しおりを挟む皆様おはよう、こんにちは、こんばんは、光です。
本当に死んだかと思いました。というか死んでしまったからこんな変なところに来てしまったのでは?
まぁ、縁起でもない話は置いておいて。あのあとなにがあったのか簡単に説明すると…
ウサギに気を取られすぎて前を見ていなかった私は見事に落ちました。そう落ちたんです、谷底に。死んだかと思ったらそこは川でそのまま流されて川岸に流れ着いて今に至ります。よく生きていたな私、えらいぞ。ああ、それからこの前のことは秘密で頼む。焦りすぎて猫が家出していたみたいなんだ。私は決して口が悪いわけではないんだ。私は優等生だからな。
「さて、これからどうしたものか。またここがどこだというところから把握していかなければ。」
さっきみたいに何か目印になるものがあるわけでもない。今回は完全に森の中。しかも、先のウサギを見る限り私の普通はここでは通用しないだろう。サバイバルはしたことないがどうにか生き延びてやる。とりあえずは火を起こそう。念願の水浴びもできたことだしな。このままだと低体温症になって死んでしまう。
薪はすぐに集まりそうだが、問題は“火”だな。ライターなんて便利なものがあるわけでもなさそうだし、どうしたものか。

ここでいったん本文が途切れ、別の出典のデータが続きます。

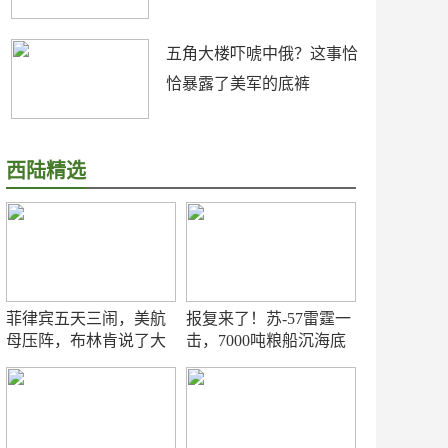
五角大楼吓唬中俄？这事恰
恰暴露了美军的底裤
西陆精选
菲律宾五天三闹，美航
报复来了！苏-57雷霆一
母压阵，布林肯说了大
击，7000吨粮船沉海底
实话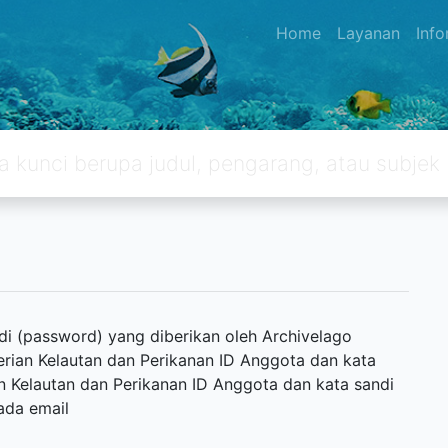
Home
Layanan
Inf
i (password) yang diberikan oleh Archivelago
erian Kelautan dan Perikanan ID Anggota dan kata
n Kelautan dan Perikanan ID Anggota dan kata sandi
ada email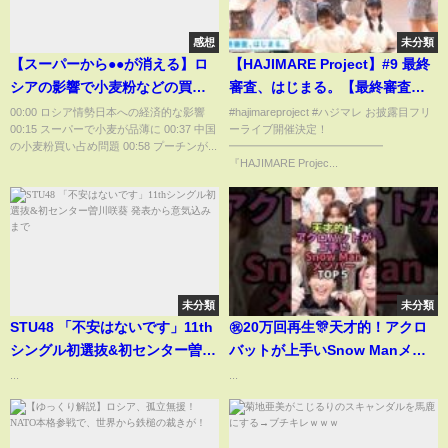
感想
未分類
【スーパーから●●が消える】ロ
【HAJIMARE Project】#9 最終
シアの影響で小麦粉などの買い
審査、はじまる。【最終審査
占めが起こります。最新のロシ
編】
00:00 ロシア情勢日本への経済的な影響
#hajimareproject #ハジマレ お披露目フリ
00:15 スーパーで小麦が品薄に 00:37 中国
ーライブ開催決定！
アウクライナ情勢と日本への影
の小麦粉買い占め問題 00:58 プーチンが...
━━━━━━━━━━━━━━
響をひろゆき×宮崎哲弥が詳しく
『HAJIMARE Projec...
解説【品薄/バラエティー/株価暴
落/プーチン/切り抜き】
未分類
未分類
STU48 「不安はないです」11th
㊗️20万回再生🎊天才的！アクロ
シングル初選抜&初センター曽川
バットが上手いSnow Manメン
咲葵 発表から意気込みまで
バーTOP5#snowman#ジャニー
...
...
ズ #アクロバット#岩本照#佐久
間大介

「ひっひっひ~、火よ起これ~。ひよひよひよこ~。火よ起これ~」
サバイバル初心者に火起こしはきつい。何かコツとかないのか。こんな経験をするとライターやマッチの恩恵をどれだけ受けていたのか痛感するな。いや、これだけに限らずそれ以外のものの恩恵も凄すぎて私たち人間は本能というものを失っているのでは?さながら動物園で飼い慣らされた動物のように。といっても今でも狩猟とかをしている国々はあるだろうが。便利になりすぎるのも考えものだな。いざというときに使い物にならない。帰ったらサバイバル訓練について調べてみよう。それにしても火も起こらなければ私が死ぬ。どうして火が起こらないんだ?湿ってる木は避けて日当たりのいいところから取ってきたし濡れているものなんて一切ないはずなんだが…
………私か。
私が濡れて湿気を放っているのか。私のせいなのか。こんな変なところに来てからいいことが一切ないな。運は悪い方ではないんだが、さてどうしたものか。とりあえず火を起こさないことにはどうにもできないな。現代人の底力見せてやろうじゃないか。

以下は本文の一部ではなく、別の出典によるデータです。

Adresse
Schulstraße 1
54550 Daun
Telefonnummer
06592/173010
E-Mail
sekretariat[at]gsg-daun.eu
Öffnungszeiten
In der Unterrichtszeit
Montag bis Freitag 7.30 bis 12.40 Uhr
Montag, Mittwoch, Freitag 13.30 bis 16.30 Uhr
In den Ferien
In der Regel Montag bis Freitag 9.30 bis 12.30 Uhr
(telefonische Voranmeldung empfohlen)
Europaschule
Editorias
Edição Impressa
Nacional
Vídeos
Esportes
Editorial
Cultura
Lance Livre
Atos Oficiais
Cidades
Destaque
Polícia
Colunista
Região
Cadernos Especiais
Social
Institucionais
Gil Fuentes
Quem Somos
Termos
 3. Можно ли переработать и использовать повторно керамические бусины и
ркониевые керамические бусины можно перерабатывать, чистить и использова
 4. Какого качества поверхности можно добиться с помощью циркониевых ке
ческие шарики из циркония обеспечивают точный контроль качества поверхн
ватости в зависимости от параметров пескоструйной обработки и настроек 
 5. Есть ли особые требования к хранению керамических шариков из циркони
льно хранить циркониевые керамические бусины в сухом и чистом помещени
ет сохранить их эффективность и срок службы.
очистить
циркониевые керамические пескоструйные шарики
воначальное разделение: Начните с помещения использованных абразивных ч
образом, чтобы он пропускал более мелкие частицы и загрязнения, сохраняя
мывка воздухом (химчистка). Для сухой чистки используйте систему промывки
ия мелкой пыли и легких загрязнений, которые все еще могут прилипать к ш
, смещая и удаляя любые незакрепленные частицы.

「ひっひっひ~、火よ起これ~。ひよひよひよこ~。火よ起これ~」
ボッ!
「おお?」
なぜかわからんが火がでた。魔法か?魔法なのか?いやいや、生まれてこの方文明の恩恵をうけていた人間である私が魔法なんぞ使えるわけもないだろう。まあ、使えると少し嬉しいかもしれない。空を飛んでみるのが夢なんだ。小さい時に空を飛びたすぎてジャングルジムから飛んだことがある。大怪我したけど楽しかった。

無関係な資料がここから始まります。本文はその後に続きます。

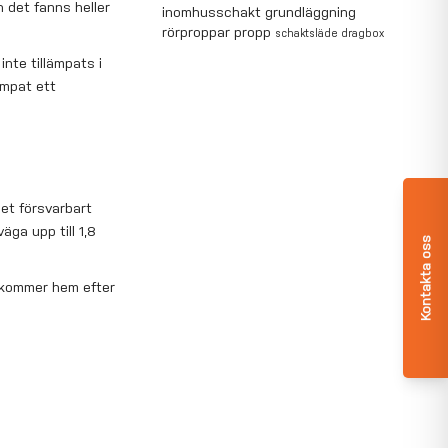
h det fanns heller
inomhusschakt
grundläggning
rörproppar
propp
schaktsläde
dragbox
nte tillämpats i
ämpat ett
et försvarbart
äga upp till 1,8
Kontakta oss
e kommer hem efter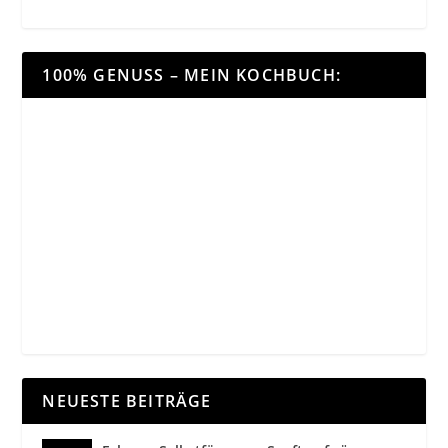
100% GENUSS – MEIN KOCHBUCH:
NEUESTE BEITRÄGE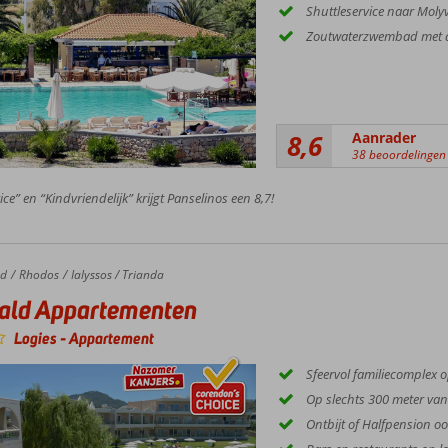
Shuttleservice naar Moly
Zoutwaterzwembad met a
8,6
Aanrader
38 beoordelingen
ice” en “Kindvriendelijk” krijgt Panselinos een 8,7!
nd
Rhodos
Ialyssos / Trianda
ald Appartementen
Logies
-
Appartement
Sfeervol familiecomplex 
Op slechts 300 meter van
Ontbijt of Halfpension oo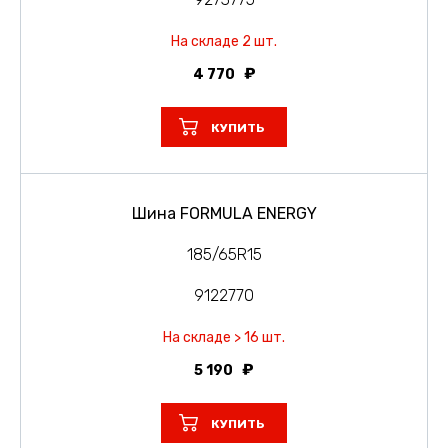
На складе 2 шт.
4 770
КУПИТЬ
Шина FORMULA ENERGY
185/65R15
9122770
На складе > 16 шт.
5 190
КУПИТЬ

さて、最も欲しかった火がついたからとりあえず服が乾くまで待つとするか。ここがどこだか把握もしたいがなんせ森の中、下手に動くと命取りになりかねない。一晩くらいここで過ごしてから次に進むとしよう。というか、一晩と言ったがこんなところで寝ることも危ないのではないだろうか。道の森に加えて何もわからない状態。進むのも危険だが止まるのも危険か?SOSでも送ったら誰か来てくれたりしないのか?どうするのが1番いいのか?
ぐううぅぅ~
「お腹減った。」
ここに来てから何も食べていない。水はまあ綺麗かはわからない川の水を少し飲んだが、食糧のことはどうするべきか。さっきみたいな口裂けウサギが出てきても困るのだ。木の実とか食べられるものがあれば1番いいんだが流石に都合よくは見つからないだろうな。キノコは毒の有無がわからんから真っ先に却下。死因;毒キノコは嫌だ。
「はあ、早くうちに帰りたい。」
こんなところもう嫌だ。最初の草原のところに行けばどうにかなるのか?それとも何か条件を達成しなければ抜け出せない迷宮みたいなものなのか。どうして私がこんな目に合わなければいけないの。どうしたらいいんだ。この状況を打破するには一体どうすれば…
ガサッガサガサッ
「ッ!!」
何かいる。さっきの口裂けウサギがここまで追ってきたのか?いや、そん音を立てて気づかれるようなことあのウサギがするか?狩りは静かに行うことが基本じゃないのか。とすると音を立てても気にしない別のナニカだ。こっちに気づく前にここから逃げないと…
ガサガサッ
思っていたより近い!どうすればっ
「アレ?女の子?」
拝啓 文明の利器である皆様へ
普段からどれだけ助けられているのかこんな状況になって思い知りました。もし、そちらに帰ることができたなら私から心ばかりの恩返しをさせていただきます。なので無事この状況を無事乗り切れるように祈っていてください。
敬具
追伸
普段使わない筋肉を使ったおかげで筋肉痛です。